Taken together, the developments signaled the full Senate is moving onto politically charged terrain less than five months before the November elections, and came on a day that President George W. Bush renewed his opposition to same-sex marriages.
“Before you get to marriage, you’ve got to get over hate, and today the Senate did,” said Sen. Gordon Smith, the leading Republican advocate of hate crimes legislation that has cleared the Senate three times in recent years but has yet to pass the House.
“When someone is being stoned in the public square, we should all come to their rescue, and that includes the federal government,” he added.
Sen. Edward M. Kennedy, the leading Democratic supporter of the bill, said hate crimes amount to “domestic terrorism plain and simple, and it’s unacceptable.” He urged the administration to back the proposal.
Current law permits the federal government to assist local and state authorities prosecuting limited types of crimes committed on the basis of the victim’s race, religion or ethnic background. The legislation approved in the Senate would broaden it on two counts, allowing federal involvement in many more types of crimes and adding sexual orientation, gender and disability to the list of covered categories.
The provision was attached to a $422 billion defense bill that is making its way toward passage.
While previous efforts to approve stand-alone hate crimes bills have failed, Smith and Kennedy prevailed in two earlier attempts to attach the proposal to other legislation.
Both times, though, in 1999 and 2001, the hate crimes provisions were jettisoned during final House-Senate negotiations, in part at the insistence of House conservatives. Smith indicated he wouldn’t be surprised if that happened again. “I’ve not been told it will be stripped out,” he said. “There’s no guarantee it won’t be, and there’s a real possibility it will be.”
Forty-seven Democrats were joined by 18 Republicans in voting for the proposal. All 33 votes in opposition came from Republicans.
White House spokeswoman Claire Buchan declined to say what Bush’s position is.
“The president believes anyone who commits a violent act should receive swift and sure punishment, and that all violent crime is hate crime,” she said. “The president believes all individuals should be treated fairly and equally under the law.”
While hate crimes legislation has been a perennial issue in Congress in recent years, the drive to amend the constitution to ban same-sex marriages is a relatively new effort.
The Human Rights Campaign said it had learned the measure would be brought to the Senate floor for a debate in the second week of July. Several Republican officials who spoke on condition of anonymity confirmed that timetable was likely.

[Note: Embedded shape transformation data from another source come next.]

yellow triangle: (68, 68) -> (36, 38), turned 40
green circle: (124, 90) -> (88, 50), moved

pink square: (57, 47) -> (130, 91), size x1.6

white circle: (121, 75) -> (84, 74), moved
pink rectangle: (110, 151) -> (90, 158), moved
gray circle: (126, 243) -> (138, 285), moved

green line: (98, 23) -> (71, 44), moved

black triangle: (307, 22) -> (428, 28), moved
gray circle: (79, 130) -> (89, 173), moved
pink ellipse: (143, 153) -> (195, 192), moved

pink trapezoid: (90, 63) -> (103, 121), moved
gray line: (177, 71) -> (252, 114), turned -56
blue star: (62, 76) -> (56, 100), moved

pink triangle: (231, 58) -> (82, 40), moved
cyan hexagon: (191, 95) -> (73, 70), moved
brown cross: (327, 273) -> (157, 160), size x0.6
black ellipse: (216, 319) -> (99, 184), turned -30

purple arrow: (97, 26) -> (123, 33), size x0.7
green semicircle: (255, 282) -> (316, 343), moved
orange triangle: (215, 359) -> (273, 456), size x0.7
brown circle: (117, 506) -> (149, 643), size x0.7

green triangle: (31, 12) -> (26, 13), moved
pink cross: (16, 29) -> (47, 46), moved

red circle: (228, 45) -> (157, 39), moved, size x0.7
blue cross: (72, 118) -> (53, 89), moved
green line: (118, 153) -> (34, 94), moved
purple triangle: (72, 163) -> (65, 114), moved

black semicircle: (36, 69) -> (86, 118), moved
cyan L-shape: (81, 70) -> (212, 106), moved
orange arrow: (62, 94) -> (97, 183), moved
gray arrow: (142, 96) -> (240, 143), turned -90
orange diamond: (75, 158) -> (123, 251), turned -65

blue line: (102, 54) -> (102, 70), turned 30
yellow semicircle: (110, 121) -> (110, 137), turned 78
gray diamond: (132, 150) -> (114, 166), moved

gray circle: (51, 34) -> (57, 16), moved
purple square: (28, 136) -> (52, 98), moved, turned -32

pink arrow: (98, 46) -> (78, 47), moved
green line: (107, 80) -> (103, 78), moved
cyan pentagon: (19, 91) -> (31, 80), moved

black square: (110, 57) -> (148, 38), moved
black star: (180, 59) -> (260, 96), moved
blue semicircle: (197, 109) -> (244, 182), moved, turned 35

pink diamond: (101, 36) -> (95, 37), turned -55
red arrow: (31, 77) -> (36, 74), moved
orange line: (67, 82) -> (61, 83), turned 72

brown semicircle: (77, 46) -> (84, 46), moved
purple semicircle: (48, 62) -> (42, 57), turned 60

Bush urged Congress earlier this year to approve an amendment, and Republican officials said the White House had recently been lobbying for a vote on it.
“The union of a man and woman is the most enduring human institution, honored and encouraged in all cultures and by every religious faith,” Bush told the Southern Baptist Convention meeting in Indianapolis. “And government, by strengthening and protecting marriage, serves the interests of all.”
While the hate crimes provisions cleared the Senate with ease, Republicans and Democrats alike say the proposed constitutional amendment banning same-sex marriage appears to be well short of the two-thirds majority it will need to prevail. In part, that reflects strong opposition among Democrats as well as a lack of unity among Republicans.